How can I clean that up and how can I get rid of the SHA1 warning?
For SHA1, I tried update-crypto-policies --set DEFAULT command but it didn’t change anything.
This is one my test VMs, I can roll back any time to AL8 and do other tests. Also important note: this system, including a few others were migrated from CentOS 8 to AL8.
Idea here is to have the cleanest state as possible after migration.
Thanks in advance for your help!
PS: overall was the migration pretty smooth for now
I can’t say I’ve ever seen that warning before, but I’d be inclined to do a like, rpm -qa | xargs -n1 rpm -q to see if I can get rpm to issue the warning more specifically about a particular RPM. Or figure out what --qf you have to give it to show you algorithms per package.

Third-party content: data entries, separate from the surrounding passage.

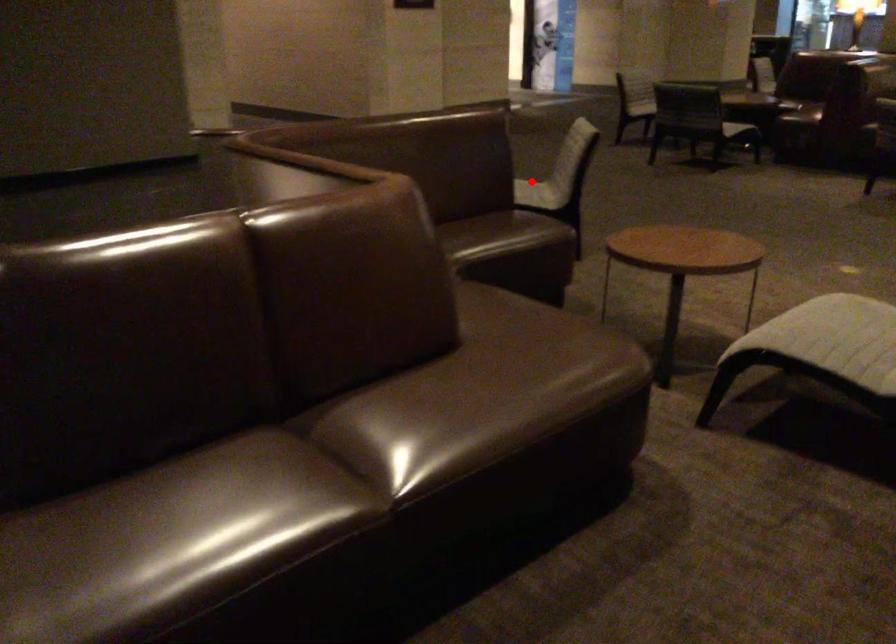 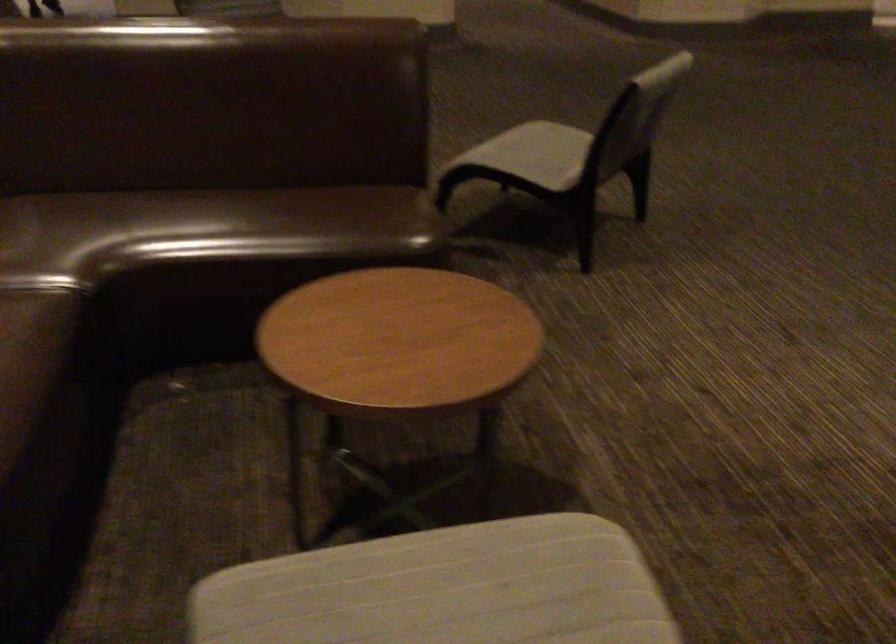 Locate, in the second image, the point that corresponds to the highlighted location in the first image.

(533, 154) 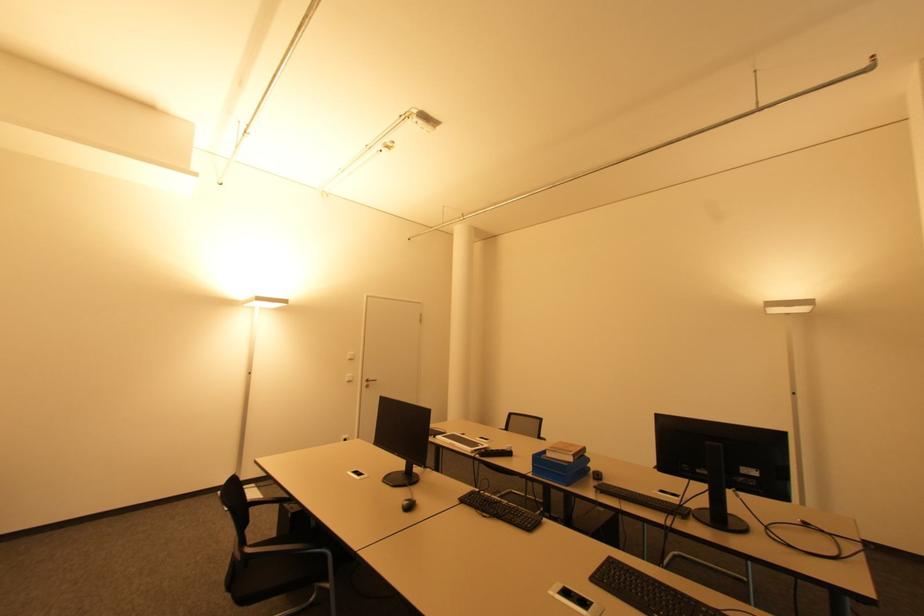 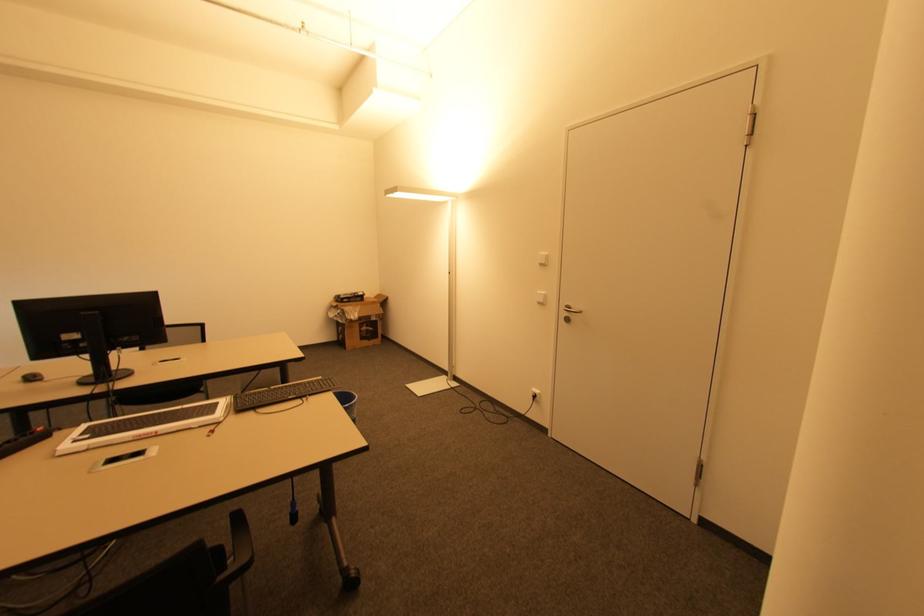 Locate, in the second image, the point that corresponds to the point at 351,360 in the first image.

(542, 265)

I have tried on my test system, except the warning itself, it didn’t show any extra info.
But I also seen that on a system that was a “fresh” AL8, the SHA1 warning didn’t show up so I guess this is legacy stuff that I brought along when migrating from CentOS.
Everything looks OK when I launch this command, but I think the upgrade process is doing the same, it updates everything that is in new repositories.
Now question for you both (or anybody else!), I’ve tried a few things that I’d like you validate:
AL8 package cleanup
I used the following commands (because those packages were not relevant to any app):
*um remove el8 dnf autoremove rpm -e --nodeps for all remainings one (I had 3 left)
This removed every legacy stuff.
GPG warning
I used these 2 commands to find and delete GPG keys rpm -q gpg-pubkey --qf ‘%{name}-%{version}-%{release} → %{summary}\n’ rpm -e gpg-pubkey-id for each key from the above command.
The only problem is: I don’t have enough knowledge to be 100% sure I’m not breaking anything with these 2 methods. But I didn’t had any error by trying to reach repositories or anything, everything was apparently working fine.
Huh, well, so I’d still be curious to know then if rpm’s issuing of that warning can be isolated to any particular rpm -q packagename.
I think the hazard of doing that rpm -e --nodeps depends on what those packages were and what was depending on them or otherwise preventing them from being uninstalled normally.